= IGeoSIT =

Situational awareness tool developed by NATO

iGeoSIT, the Interim Geo-Spatial Intelligence Tool, is a situational awareness tool developed by the NATO Communications and Information Agency (NCIA) used widely within NATO.

iGeoSIT consists of a web-enabled Java server client and a central server, running Apache and Tomcat. When a NATO person enters the URL for an iGeoSIT server, it checks first to see if the user has a locally cached copy of the client, a mapping utility. If the local cache exists, the Java application is loaded. If it does not, the Apache server send the java client application. The Java on the server side runs on Tomcat with proposed plans to one day run on a newer Java engine.

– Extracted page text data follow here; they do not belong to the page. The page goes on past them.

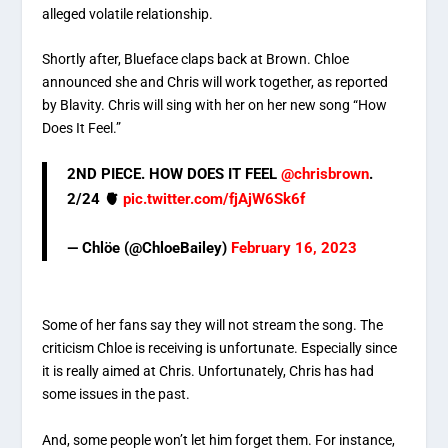
alleged volatile relationship.
Shortly after, Blueface claps back at Brown. Chloe
announced she and Chris will work together, as reported
by Blavity. Chris will sing with her on her new song “How
Does It Feel.”
2ND PIECE. HOW DOES IT FEEL
@chrisbrown
.
2/24 🫀
pic.twitter.com/fjAjW6Sk6f
— Chlöe (@ChloeBailey)
February 16, 2023
Some of her fans say they will not stream the song. The
criticism Chloe is receiving is unfortunate. Especially since
it is really aimed at Chris. Unfortunately, Chris has had
some issues in the past.
And, some people won’t let him forget them. For instance,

iGeoSIT servers respond similarly as ArcGIS, and other GIS servers, to WMS requests. WMS requests are tcp/IP messages where the server instructions are contained within the URL request to the webserver. It will contain requests for data layers, opacity, and different base maps. The request is replied with a JPG image and a redirect if there is a live overlay, such as current positions of a patrol or aircraft.

iGeoSIT clients are used by analysts and operators to geospatially reference events or perform terrain analysis. For example, a units current location can be visually compared to a SQL response which contains the geospatial data point for a nearby military outpost. The Java tool has things like rulers to physically measure distance(s), or draw shapes for export to PowerPoint for a mission brief, or event log.